Minimal Viable Search using Postgres

If you’re building a product, you might have deprioritized building the search feature thinking that it might take a long time to build. If you happen to be using Postgres, let me show you a quick and easy way to implement the search functionality.

Test drive

Let’s say you’re building an ecommerce app and you want to be able to search on the product descriptions. This can be done using the following query:

SELECT
*
FROM
products
WHERE
to_tsvector(description) @@ websearch_to_tsquery('chocolate milk') = TRUE

If you have a test database lying around, you can quickly try this out by replacing the table name, column name and search query.
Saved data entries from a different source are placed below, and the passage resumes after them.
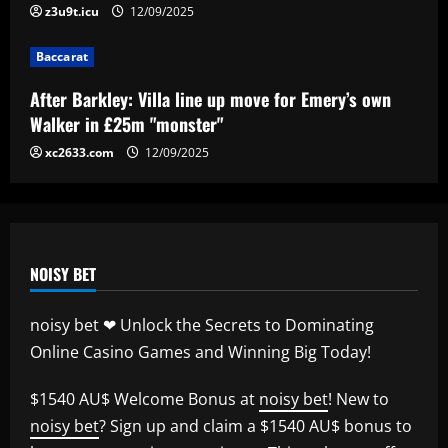
“Sensational” £150k-a-week Liverpool
z3u9t.icu
12/09/2025
ace could leave alongside Salah
Baccarat
12/09/2025
5
After Barkley: Villa line up move for Emery’s own
Walker in £25m "monster"
xc2633.com
12/09/2025
NOISY BET
noisy bet ❤ Unlock the Secrets to Dominating
Online Casino Games and Winning Big Today!
$1540 AU$ Welcome Bonus at
noisy bet
! New to
noisy bet
? Sign up and claim a $1540 AU$ bonus to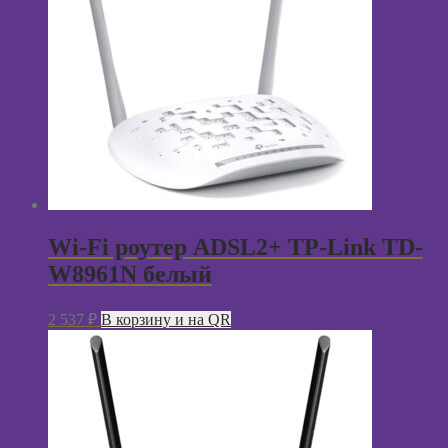
Wi-Fi роутер ADSL2+ TP-Link TD-
W8961N белый
2 537
₽
В корзину и на QR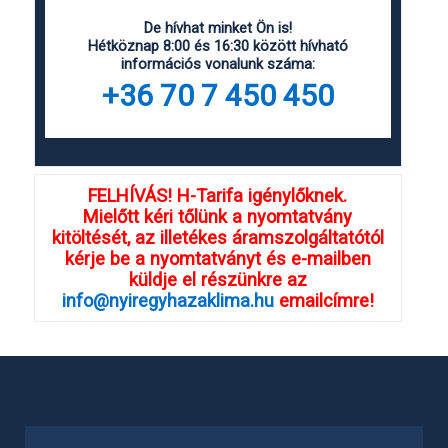
De hívhat minket Ön is!
Hétköznap 8:00 és 16:30 között hívható
információs vonalunk száma:
+36 70 7 450 450
FELHÍVÁS! H-Tarifa igénylőknek.
Mielőtt kéri tőlünk a nyomtatvány
kitöltését, az illetékes áramszolgáltatótól
kérje be a nyomtatványt és e-mailben
küldje el részünkre az
info@nyiregyhazaklima.hu
emailcímre!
If you’re using Postgres 10 or below, “websearch_to_tsquery” won’t work. use “plainto_tsquery” instead.

Now, you might be having a lot of questions like:

  • “to_tsvector”, “websearch_to_tsquery”, “@@” look weird!
  • How’s this different from “LIKE”?
  • How to make this faster?
  • What are the tradeoffs compared to ElasticSearch?

ts_what?

“ts” stands for Text Search.

At the very minimum, you need to only learn four things:

  • Use “to_tsvector” function on the columns you’re searching on
  • Use “websearch_to_tsquery” function for the search query
  • Use the match operator “@@” to see if the above two match
  • Use “ts_rank” function to sort the results based on relevancy

In simple terms, to_tsvector breaks down text into list of keywords and their positions.

Running:

SELECT to_tsvector('A journey of a thousand miles begins with a single step');

gives

'begin':7 'journey':2 'mile':6 'singl':10 'step':11 'thousand':5

Notice that the words “A”, “of” and “with” are removed as they’re not useful in searching, the word “single” is normalized to its root form “singl” so it appears in more searches, the word “miles” is reduced to its singular form. This also takes care of normalizing the text to lowercase and removing special characters.
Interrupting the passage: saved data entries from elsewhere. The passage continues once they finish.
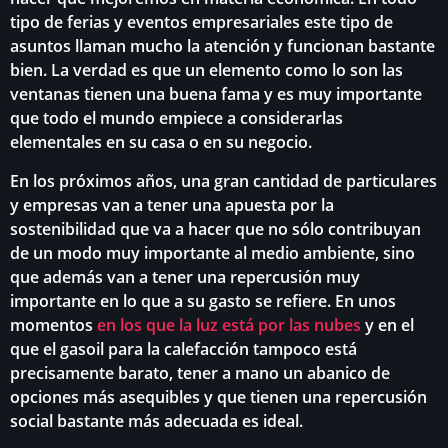
tipo de ferias y eventos empresariales este tipo de
asuntos llaman mucho la atención y funcionan bastante
bien. La verdad es que un elemento como lo son las
ventanas tienen una buena fama y es muy importante
que todo el mundo empiece a considerarlas
elementales en su casa o en su negocio.
En los próximos años, una gran cantidad de particulares
y empresas van a tener una apuesta por la
sostenibilidad que va a hacer que no sólo contribuyan
de un modo muy importante al medio ambiente, sino
que además van a tener una repercusión muy
importante en lo que a su gasto se refiere. En unos
momentos
en los que la luz está por las nubes
y en el
que el gasoil para la calefacción tampoco está
precisamente barato, tener a mano un abanico de
opciones más asequibles y que tienen una repercusión
social bastante más adecuada es ideal.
The function websearch_to_tsquery converts the user submitted search term into something that Postgres can understand. You can use Google style search queries like

jaguar speed -car

ipad OR iphone

"chocolate chip" recipe

You can also try other query functions like “plainto_tsquery” or “phraseto_tsquery” which have their own way of parsing the search queries.
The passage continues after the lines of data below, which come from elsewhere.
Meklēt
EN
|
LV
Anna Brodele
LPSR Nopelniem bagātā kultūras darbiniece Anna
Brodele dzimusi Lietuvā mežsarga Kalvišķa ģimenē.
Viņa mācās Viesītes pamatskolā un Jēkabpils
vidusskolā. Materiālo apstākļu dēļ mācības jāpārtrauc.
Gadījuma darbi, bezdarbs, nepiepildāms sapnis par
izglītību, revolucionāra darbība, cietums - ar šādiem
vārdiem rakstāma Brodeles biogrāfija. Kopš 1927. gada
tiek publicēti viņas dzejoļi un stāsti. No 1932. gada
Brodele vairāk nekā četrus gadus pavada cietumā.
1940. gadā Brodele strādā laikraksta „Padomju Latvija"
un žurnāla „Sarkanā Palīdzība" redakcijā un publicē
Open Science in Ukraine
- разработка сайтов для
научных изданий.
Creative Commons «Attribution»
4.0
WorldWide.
The @@ operator matches the above search query with text from column. You can also use the || operator to concatenate multiple columns together and search on them.

The function ts_rank is used for sorting the search results by relevancy. The way it determines relevancy is by looking at how frequent the search terms appear, how close together they appear, in what position they appear etc.

By now you should have a good idea about how this is different from normal LIKE or pattern matching.

Making it faster

Instead of building tsvectors everytime we query using to_tsvector, we can store it in a separate column when the record is created/updated. For this, we create the following trigger:

CREATE OR REPLACE FUNCTION fn_on_product_insert_store_tsv() RETURNS trigger AS
$$
BEGIN
NEW.tsv := to_tsvector(NEW.description);
return NEW;
END;
$$
LANGUAGE 'plpgsql';

CREATE TRIGGER trg_on_product_insert_store_tsv
BEFORE INSERT OR UPDATE ON products
FOR EACH ROW
EXECUTE PROCEDURE fn_on_product_insert_create_tsv();

Let’s also add an index on this column to make the queries faster:

CREATE INDEX tsv_idx ON products USING gin(tsv);

This should greatly speed up your seach queries.

Comparison to ElasticSearch

ElasticSearch is synonymous with product search these days so you need to be aware of the tradeoffs:

When Postgres is better than ElasticSearch:

  • One less dependency to manage or get approval for
  • Faster time to market - can see how your users are using search and decide if you need to use ElasticSearch for more sophisticated search features
  • There’s a single source of truth for the data - no need to keep multiple datastores in sync

When ElasticSearch is better than Postgres:

  • If your team already has expertise in ElasticSearch
  • Scale search queries seperately from normal database queries
  • You need support for facets. Here’s a simple implementation of facets in Postgres
  • More flexible and sophisticated search features